10.04.2009 | 21:31 Uhr

Efteling-Chef Bart de Boer ist davon überzeugt, dass Freizeitparks die Finanzkrise kaum fürchten müssen

Efteling. Trifft die Krise auch die Freizeitparks? Darüber sprach die NRZ mit Bart de Boer, Vorstands-Chef von Efteling, das in den Niederlanden, unweit der Grenze zu NRW, einen der größten Freizeitparks Europas betreibt.

Sie stehen seit knapp einem Jahr an der Spitze von Efteling. Eine gute erste Bilanz?

Im Jahr 2008 waren 3,2 Millionen Besucher hier, und wir hatten einen Umsatz von 111 Millionen Euro. Das war ein gutes Jahr.

Bremst Sie in diesem Jahr die Finanzkrise Ihre Branche?

Nein, das glaube ich nicht. Große Reisen werden vielleicht gestrichen, aber Ausflüge bestimmt nicht. Wir bieten bei uns einen Tag ohne Sorgen. Das ist jetzt doch wichtiger denn je. Ich sehe der Entwicklung positiv entgegen.

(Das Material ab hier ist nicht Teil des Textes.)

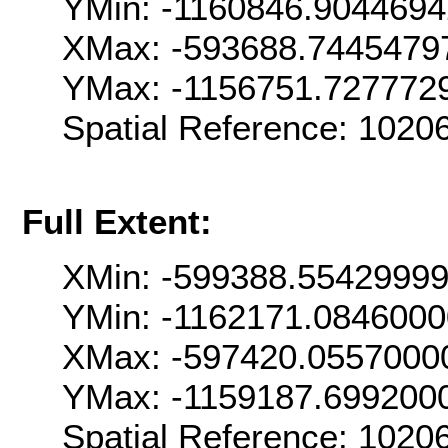
YMin: -1160846.904469
XMax: -593688.7445479
YMax: -1156751.727772
Spatial Reference: 102
Full Extent:
XMin: -599388.5542999
YMin: -1162171.084600
XMax: -597420.0557000
YMax: -1159187.699200
Spatial Reference: 102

So positiv, dass Sie weiter investieren?

Bestimmt! Vor zwei Jahren haben wir den „Fliegenden Holländer” eröffnet und dafür jetzt den internationalen Preis „Beste Attraktion” bekommen. Gerade haben wir mit „Aschenputtel” auf spektakuäre Weise eine Lücke in unserem Märchenpark geschlossen. Die Premierenbesucher waren verblüfft und begeistert vom Realismus der Figuren.

Was kommt noch?

Investitionen von 40 Millionen Euro! Dazu gehört ein Bungalow-Park für 1150 Gäste, damit die Besucher mehrere Tage bei uns bleiben. In zwei bis drei Jahren wollen wir den Freizeitpark zum Ganzjahresbetrieb ausgebaut haben. Unser Winter-Efteling ist jetzt schon ein voller Erfolg.

Efteling ist längst mehr als ein Freizeitpark...

Ja. Wir machen Radio, produzieren Fernsehsendungen, Spielzeug und Musicals. Unsere TV-Serie „Märchenbaum” läuft jetzt auch bei NRW.TV. Darauf sind wir stolz. Efteling ist ein Markenzeichen mit dem hohen Anspruch, der auch schon unseren Familienfreizeitpark zum Erfolg geführt hat. Bei uns und mit uns sollen Kinder und Erwachsene eine großartige Zeit haben.